• subscribe
July 19, 2005 12:00 AM

Merge Replication in the Real World

Create a high-availability and disaster-recovery solution that’s easy to configure and support
SQL Server Pro
InstantDoc ID #46828

As a senior consultant with the Financial Services Group of Microsoft Consulting Services, I help clients in the financial industry efficiently use Microsoft database technologies. I recently met with a client who wanted a high-availability and disaster-recovery solution. The client company's DBA had no practical experience supporting SQL Server high-availability solutions (including replication), so the client wanted a solution that would be simple to configure and support. I'll give you some background about this case and show you the steps I used to create a solution that doesn't require extensive scripting skills. If you're looking for an easy-to-use solution for your organization's high-availability and disaster-recovery needs, taking a look at this real-world example can help you decide whether merge replication is a good choice for you.

Client Requirements
The client I worked with had two data-processing centers located miles apart and linked by a reliable T2 network connection line between the sites. The client needed a flexible high availability solution that would allow the addition of a third site in the future with minimum effort. Each existing site hosted a SQL Server 2000 database on a Windows 2000 server. Both Windows servers had two processors and 2GB of RAM. The client's database was about 25GB and growing slowly (200MB to 500MB per month). The database had a relatively low load (10 to 50 transactions per minute). The client's application is in use mainly from 7 a.m. to 9 p.m., 5 days a week, and the database needed be available at both sites at all times during business hours.

The client wanted to do data processing at one site and reporting at the other site. In case of disaster at one data center, the client wanted a failover system so that the remaining data center could quickly combine these functions without any reconfiguration. The client had considered splitting data-load operations between data centers but knew that data operators might try to update or delete the same record simultaneously on both sites. To resolve such possible conflicts between the two sites, the client wanted to merge changes that users performed on different sites in different columns, if possible. For example, if a user at SiteA changes column1 and another user at SiteB modifies column2, the client wants to merge both changes in the resulting table. Some tables have one or more text columns. Several tables have IDENTITY columns.

So, from these requirements, the client and I determined that the solution they needed should provide continuous data transfer, site autonomy (so that operations at one site will only minimally affect operations at the other site), processing of changes at both sites, and resolution of data conflicts.

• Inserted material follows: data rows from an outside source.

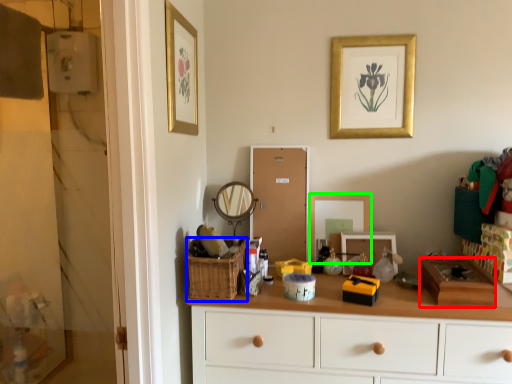 Question: Which object is the farthest from box (highlighted by a red box)? Choose among these: basket (highlighted by a blue box) or mirror (highlighted by a green box).

Choices:
 (A) basket
 (B) mirror

Answer: (A) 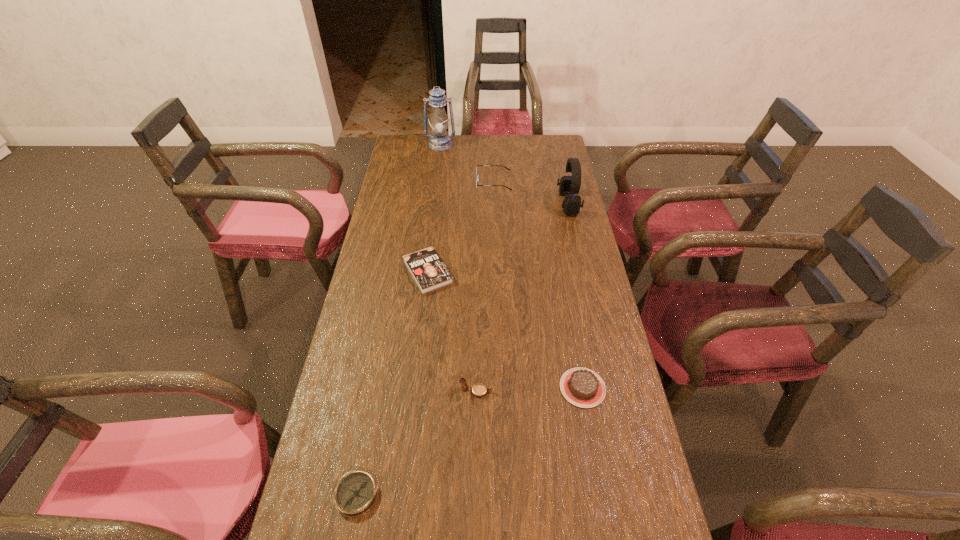 Image resolution: width=960 pixels, height=540 pixels. What are the coordinates of `free point between the farthest object and the spectacles` in the screenshot? It's located at (468, 164).

Locate an element on the screen. Image resolution: width=960 pixels, height=540 pixels. blank region between the lantern and the second tallest object is located at coordinates (505, 174).

You are a GUI agent. You are given a task and a screenshot of the screen. Output one action in this format:
    pyautogui.click(x=<x>, y=<y>)
    Task: Click on the vacant space that's between the sixth shortest object and the taller compass
    Image resolution: width=960 pixels, height=540 pixels.
    Given the screenshot: What is the action you would take?
    pyautogui.click(x=522, y=298)

Find the location of `object that ranks as the fifth closest to the second shortest object`. object that ranks as the fifth closest to the second shortest object is located at coordinates point(356,492).

Where is `object that can be found as the sixth closest to the spectacles`? object that can be found as the sixth closest to the spectacles is located at coordinates (356, 492).

Image resolution: width=960 pixels, height=540 pixels. I want to click on free space that satisfies the following two spatial constraints: 1. on the front-facing side of the second shortest object; 2. on the right side of the tallest object, so click(425, 272).

Locate an element on the screen. vacant point that satisfies the following two spatial constraints: 1. on the lenses of the spectacles; 2. on the right side of the third shortest object is located at coordinates (501, 388).

Image resolution: width=960 pixels, height=540 pixels. I want to click on free space that satisfies the following two spatial constraints: 1. on the front side of the fourth farthest object; 2. on the left side of the third shortest object, so click(x=415, y=388).

The width and height of the screenshot is (960, 540). I want to click on free space in the image that satisfies the following two spatial constraints: 1. on the headband of the headset; 2. on the front side of the shorter compass, so click(636, 494). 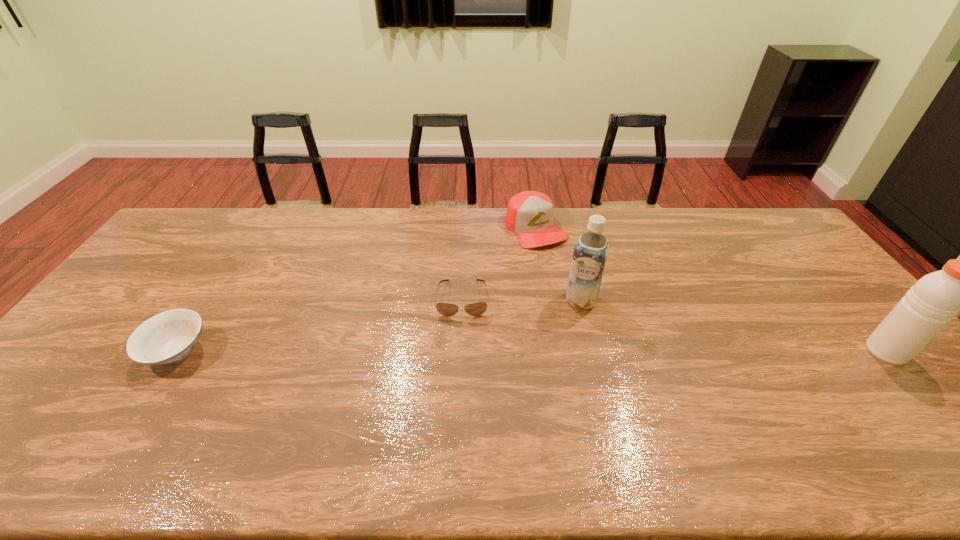 Locate an element on the screen. Image resolution: width=960 pixels, height=540 pixels. vacant space on the desktop that is between the leftmost object and the rightmost object and is positioned on the front-facing side of the baseball cap is located at coordinates (635, 351).

At what (x,y) coordinates should I click in order to perform the action: click on vacant space on the desktop that is between the leftmost object and the shaker and is positioned on the label of the soya milk. Please return your answer as a coordinate pair (x, y). This screenshot has height=540, width=960. Looking at the image, I should click on (564, 351).

The height and width of the screenshot is (540, 960). I want to click on vacant space on the desktop that is between the leftmost object and the rightmost object and is positioned on the front-facing side of the sunglasses, so click(x=462, y=351). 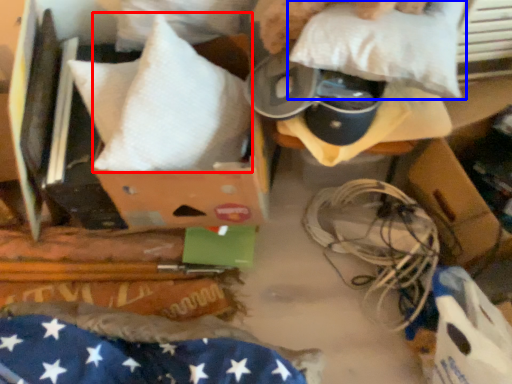 Question: Which object appears closest to the camera in this image, pillow (highlighted by a red box) or pillow (highlighted by a blue box)?

Choices:
 (A) pillow
 (B) pillow

Answer: (B) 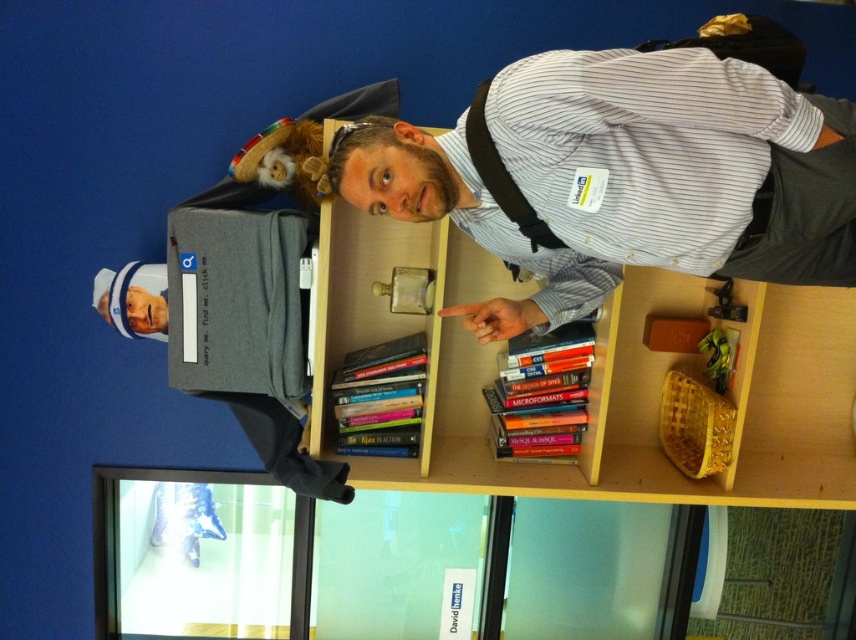 Can you confirm if striped cotton shirt at center is smaller than wooden bookcase at center?

Correct, striped cotton shirt at center occupies less space than wooden bookcase at center.

Is striped cotton shirt at center below wooden bookcase at center?

Incorrect, striped cotton shirt at center is not positioned below wooden bookcase at center.

Does point (788, 179) come behind point (629, 429)?

No, it is not.

Where is `striped cotton shirt at center`? The image size is (856, 640). striped cotton shirt at center is located at coordinates (626, 177). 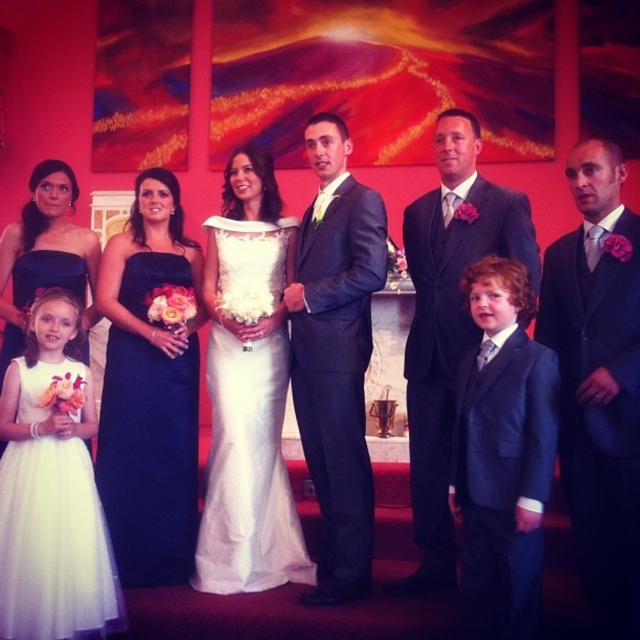 Question: Is navy satin dress at left thinner than white tulle dress at lower left?

Choices:
 (A) yes
 (B) no

Answer: (A)

Question: Estimate the real-world distances between objects in this image. Which object is closer to the matte navy blue dress at left?

Choices:
 (A) black satin suit at center
 (B) white tulle dress at lower left
 (C) matte black suit at center

Answer: (B)

Question: Which object is closer to the camera taking this photo?

Choices:
 (A) black satin suit at center
 (B) dark gray suit at center
 (C) matte black suit at center
 (D) white tulle dress at lower left

Answer: (A)

Question: Among these objects, which one is farthest from the camera?

Choices:
 (A) white satin dress at center
 (B) white tulle dress at lower left
 (C) matte navy blue dress at left

Answer: (A)

Question: Is white satin dress at center bigger than matte navy blue dress at left?

Choices:
 (A) yes
 (B) no

Answer: (B)

Question: Is dark gray suit at center below navy satin dress at left?

Choices:
 (A) yes
 (B) no

Answer: (B) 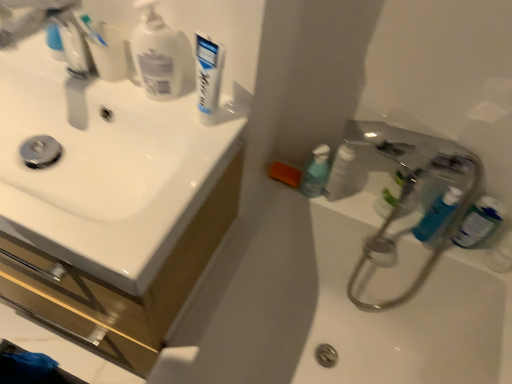 Question: Considering their positions, is white matte pump bottle at upper left located in front of or behind blue glossy bottle at right, the 1th toiletry positioned from the right?

Choices:
 (A) behind
 (B) front

Answer: (B)

Question: In terms of size, does white matte pump bottle at upper left appear bigger or smaller than blue glossy bottle at right, the 1th toiletry positioned from the right?

Choices:
 (A) small
 (B) big

Answer: (A)

Question: Which of these objects is positioned farthest from the white glossy sink at upper left?

Choices:
 (A) blue plastic mouthwash at right, marked as the third mouthwash in a left-to-right arrangement
 (B) green translucent bottle at upper right, the second mouthwash positioned from the left
 (C) white glossy sink at upper left
 (D) white glossy bath at lower right
 (E) blue translucent bottle at right, which is the 2th toiletry from left to right

Answer: (A)

Question: Which object is the closest to the blue glossy bottle at right, the 1th toiletry positioned from the right?

Choices:
 (A) white matte pump bottle at upper left
 (B) white glossy bath at lower right
 (C) white glossy toothpaste at upper center
 (D) white glossy sink at upper left
 (E) green translucent bottle at upper right, placed as the 2th mouthwash when sorted from right to left

Answer: (E) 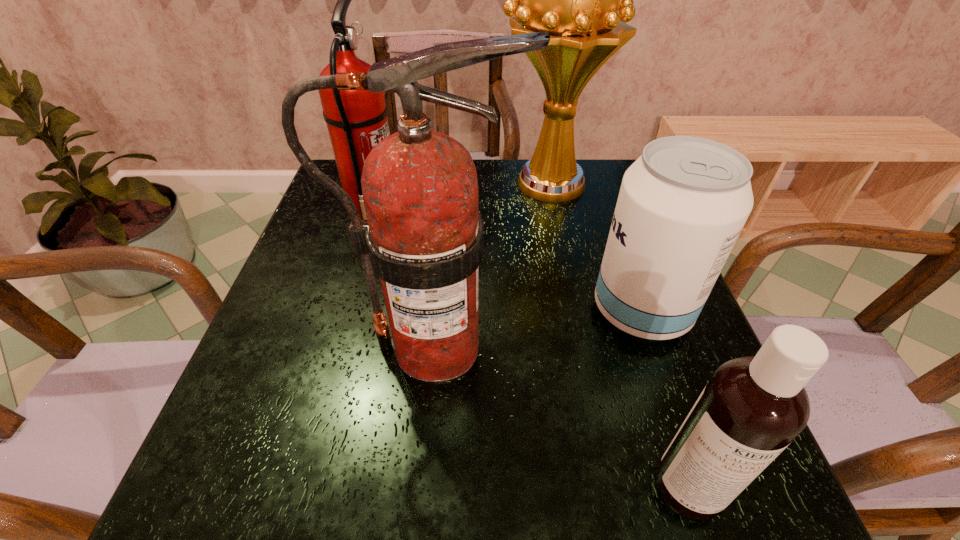 Locate an element on the screen. This screenshot has height=540, width=960. free space between the alcohol and the farther fire extinguisher is located at coordinates (508, 261).

Locate an element on the screen. vacant space in between the farther fire extinguisher and the alcohol is located at coordinates (508, 261).

The image size is (960, 540). Identify the location of vacant space that's between the nearer fire extinguisher and the alcohol. (539, 328).

Find the location of `vacant area between the trophy_cup and the alcohol`. vacant area between the trophy_cup and the alcohol is located at coordinates (594, 247).

Where is `vacant space in between the trophy_cup and the alcohol`? The height and width of the screenshot is (540, 960). vacant space in between the trophy_cup and the alcohol is located at coordinates (594, 247).

This screenshot has height=540, width=960. What are the coordinates of `the third closest object to the farther fire extinguisher` in the screenshot? It's located at (682, 204).

Identify the location of object identified as the closest to the dishwasher detergent. (682, 204).

Find the location of a particular element. The height and width of the screenshot is (540, 960). vacant region that satisfies the following two spatial constraints: 1. at the nozzle of the farther fire extinguisher; 2. on the left side of the alcohol is located at coordinates (347, 310).

I want to click on vacant space that satisfies the following two spatial constraints: 1. at the front of the trophy_cup where the globe is prominent; 2. on the back side of the alcohol, so click(x=574, y=310).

Why Choose Merge Replication?
SQL Server 2000 offers several options that keep databases synchronized close to realtime, including two-phase commit, transactional replication with immediate updating subscribers, snapshot replication with immediate updating subscribers, transactional replication (including bidirectional replication), snapshot replication, transactional replication with queued updating subscribers, and merge replication. Based on the client's requirements, I recommended using SQL Server 2000 merge replication for several reasons. First, merge replication has a robust, built-in conflict-resolution mechanism that can be easily configured using Enterprise Manager. In simple cases, no scripting is required. Merge replication provides an out-the-box mechanism for resolving conflicts at the column level and a high transactional consistency of operations in situations like the one my client described, in which conflicts are rare and only two sites are currently involved in data processing. In addition, merge replication allows replication of text data, which was important to my client because the company had more than 10 database tables that contained text columns. Merge replication includes continuously-running Merge Agents that provide data transmission with acceptable latency. And using merge replication makes adding another server to the existing topology easy.

The other alternatives have their own benefits, but I couldn't recommend using immediate updating and queued updating subscriptions because those options can't update text data. Not all types of transactional replication can merge simultaneous changes in different columns on different sites. Snapshot replication and DTS simply don't work in an environment in which data modifications happen on both sides simultaneously. And two-phase commit is a rather theoretical solution because even the loss of network connectivity for a short time during a transaction would effectively shut down the application. Once I'd decided on the high-availability implementation to use for my client, I prepared the database for merge replication.

Prepare for Merge Replication
Before configuring merge replication, you must first carefully analyze your application and address specific merge-replication requirements. Because this brief article can't provide all the planning and preparation details, I recommend that you read the "Planning for Merge Replication" section in SQL Server 2000 Books Online (BOL) for details. Here are some of the things I had to do for my client's solution.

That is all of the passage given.